■ What to work on
Where does the word "this" show up in the records? Copy every line that holds it.

■ Provided entries
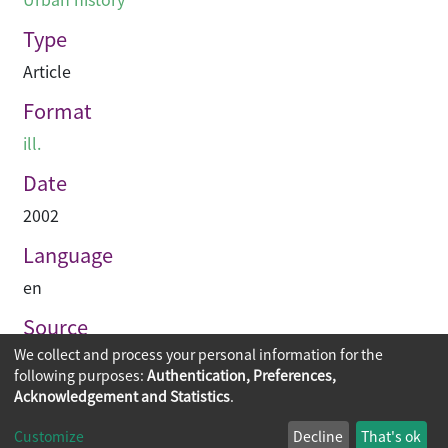
Type
Article
Format
ill.
Date
2002
Language
en
Source
We collect and process your personal information for the
Hinge
following purposes:
Authentication, Preferences,
Acknowledgement and Statistics
.
Copyright © 2026
The Chinese University of Hong Kong
Customize
Decline
That's ok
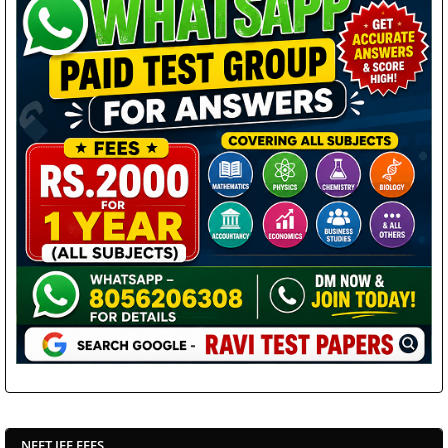
NEET JEE FEES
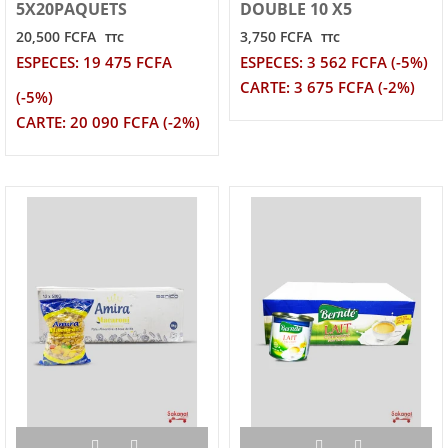
5X20PAQUETS
DOUBLE 10 X5
20,500 FCFA
3,750 FCFA
TTC
TTC
ESPECES: 19 475 FCFA
ESPECES: 3 562 FCFA (-5%)
CARTE: 3 675 FCFA (-2%)
(-5%)
CARTE: 20 090 FCFA (-2%)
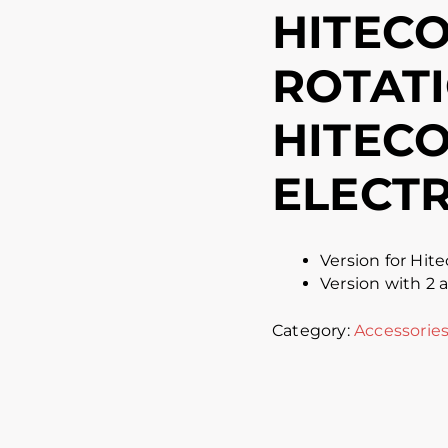
HITECO
ROTATI
HITECO
ELECT
Version for Hite
Version with 2 
Category:
Accessorie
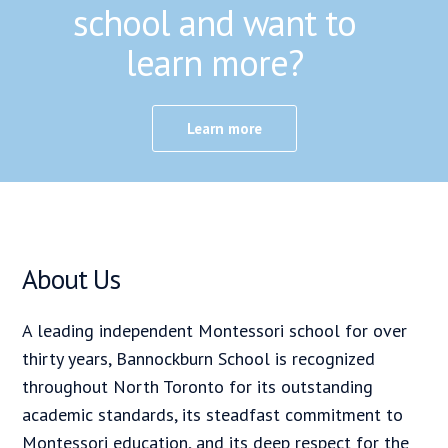
school and want to
learn more?
Learn more
About Us
A leading independent Montessori school for over
thirty years, Bannockburn School is recognized
throughout North Toronto for its outstanding
academic standards, its steadfast commitment to
Montessori education, and its deep respect for the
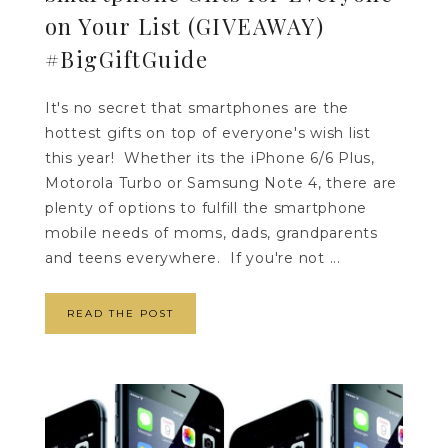
on Your List (GIVEAWAY)
#BigGiftGuide
It's no secret that smartphones are the
hottest gifts on top of everyone's wish list
this year! Whether its the iPhone 6/6 Plus,
Motorola Turbo or Samsung Note 4, there are
plenty of options to fulfill the smartphone
mobile needs of moms, dads, grandparents
and teens everywhere. If you're not ...
READ THE POST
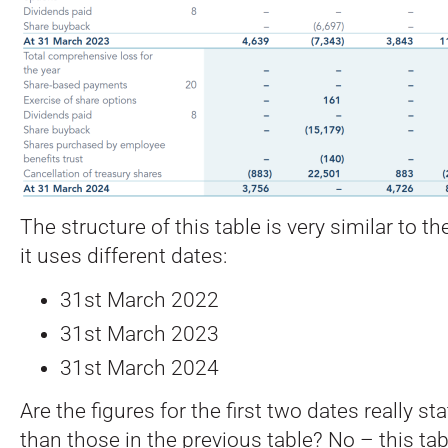
The structure of this table is very similar to t
it uses different dates:
31st March 2022
31st March 2023
31st March 2024
Are the figures for the first two dates really sta
than those in the previous table? No – this tabl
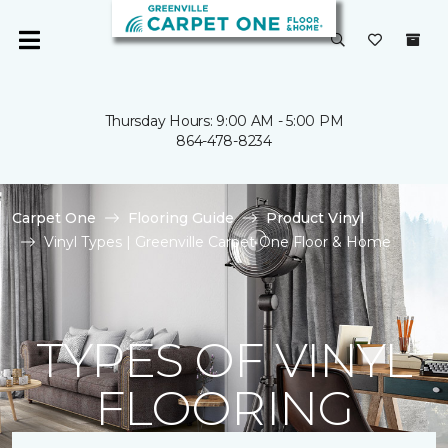
Thursday Hours: 9:00 AM - 5:00 PM
864-478-8234
Carpet One
Flooring Guide
Product Vinyl
Vinyl Types | Greenville Carpet One Floor & Home
TYPES OF VINYL
FLOORING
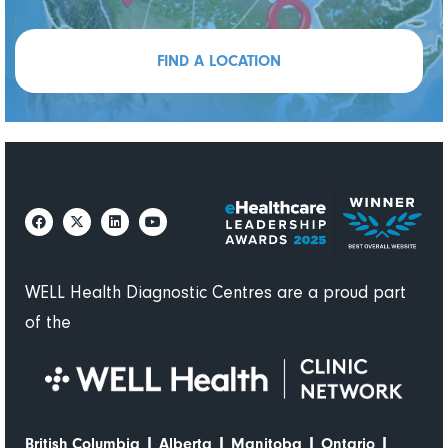
FIND A LOCATION
WELL Health Diagnostic Centres are a proud part
of the
|
|
|
|
British Columbia
Alberta
Manitoba
Ontario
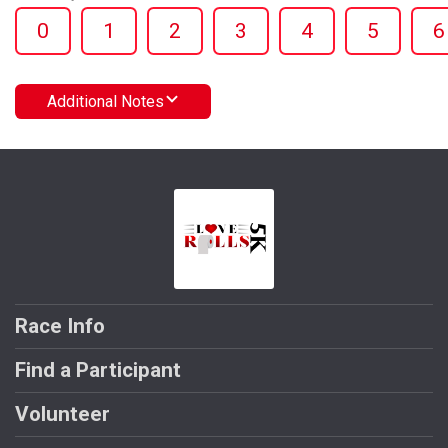
0
1
2
3
4
5
6
Additional Notes
Race Info
Find a Participant
Volunteer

■ Task solution
this year! Whether its the iPhone 6/6 Plus,
The structure of this table is very similar to t
than those in the previous table? No – this tabl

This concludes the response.